● What is being asked: Return the full set of entries below exactly, leaving every image out.

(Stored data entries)

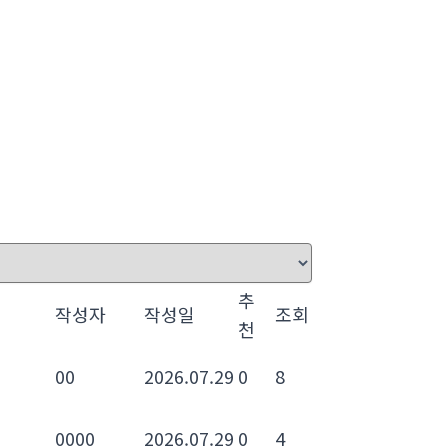
추
작성자
작성일
조회
천
00
2026.07.29
0
8
0000
2026.07.29
0
4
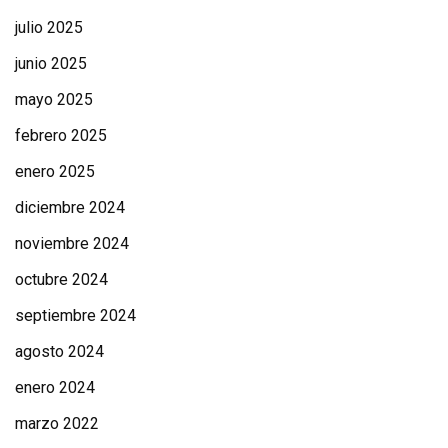
julio 2025
junio 2025
mayo 2025
febrero 2025
enero 2025
diciembre 2024
noviembre 2024
octubre 2024
septiembre 2024
agosto 2024
enero 2024
marzo 2022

● Output for this exercise:
추
작성자
작성일
조회
천
00
2026.07.29
0
8
0000
2026.07.29
0
4
julio 2025
junio 2025
mayo 2025
febrero 2025
enero 2025
diciembre 2024
noviembre 2024
octubre 2024
septiembre 2024
agosto 2024
enero 2024
marzo 2022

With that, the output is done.